In the meantime, says Pachidi, in our race to reap the undoubted benefits of new technology, it’s important to avoid taking a laissez-faire approach to algorithmication: “We need to make sure we fully understand the dilemmas that this new world raises regarding expertise, occupational boundaries and control.”
While Pachidi sees changes ahead in the nature of work, economist Professor Hamish Low believes that the future of work will involve major transitions across the whole life course for everyone: “The traditional trajectory of full-time education followed by full-time work followed by a pensioned retirement is a thing of the past.”
“Disruptive technologies, the rise of the ad hoc ‘gig economy’, living longer and the fragile economics of pension provision will mean a multistage employment life: one where retraining happens across the life course, and where multiple jobs and no job happen by choice at different stages.”

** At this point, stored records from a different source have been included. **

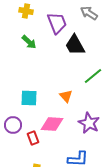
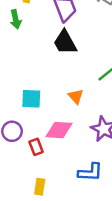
green arrow: (29, 42) -> (16, 19), moved, turned 35
black trapezoid: (75, 45) -> (65, 42), moved

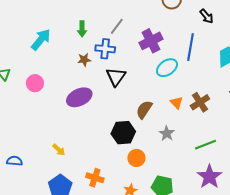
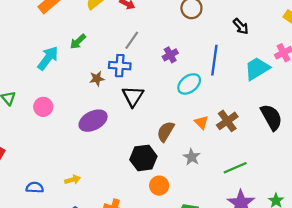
black arrow: (207, 16) -> (241, 26), moved
green arrow: (82, 29) -> (78, 42), moved, turned 49
purple cross: (151, 41) -> (170, 55), size x0.6
yellow arrow: (59, 150) -> (73, 180), turned -56
blue semicircle: (15, 161) -> (35, 188), moved

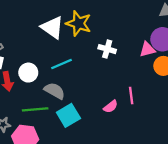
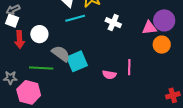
cyan line: (62, 64) -> (75, 18), moved
pink semicircle: (111, 107) -> (109, 75), turned 40
cyan square: (68, 115) -> (77, 61), moved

His research examines the role of risk and the welfare system in relation to work at these various life stages. “When we are talking about the future of work,” he says, “we should have in mind these new frameworks for what people’s lives will look like, and prepare new generations for a different perspective on employment.”
On the subject of future job loss, he believes the rhetoric is based on a fallacy: “It assumes that the number of jobs is fixed. If in 30 years, half of 100 jobs are being carried out by robots that doesn’t mean we are left with just 50 jobs for humans. The number of jobs will increase: we would expect there to be 150 jobs.”
Dr Ewan McGaughey, at Cambridge’s Centre for Business Research and King’s College London, agrees that “apocalyptic” views about the future of work are misguided. “It’s the laws that restrict the supply of capital to the job market, not the advent of new technologies that causes unemployment.”
His recently published research answers the question of whether automation, AI and robotics will mean a ‘jobless future’ by looking at the causes of unemployment. “History is clear that change can mean redundancies – after World War II, 42% of UK jobs were redundant, but social policy maintained full employment. Yes, technology can displace people. But social policies can tackle this through retraining and redeployment.”
He adds: “The big problem won’t be unemployment it will be underemployment – people who want to work but can’t because they have zero-hours contracts. If there is going to be change to jobs as a result of AI and robotics then I’d like to see governments seizing the opportunity to improve policy to enforce good job security. We can ‘reprogramme’ the law to prepare for a fairer future of work and leisure.”
This might mean revitalising fiscal and monetary policies such as a universal social security and taxing the owners of robots.
McGaughey’s findings are a call to arms to leaders of organisations, governments and banks to pre-empt the coming changes with bold new policies that ensure full employment, fair incomes and a thriving economic democracy.
“The promises of these new technologies are astounding. They deliver humankind the capacity to live in a way that nobody could have once imagined,” he adds. “Just as the industrial revolution brought people past subsistence agriculture, and the corporate revolution enabled mass production, a third revolution has been pronounced. But it will not only be one of technology. The next revolution will be social.”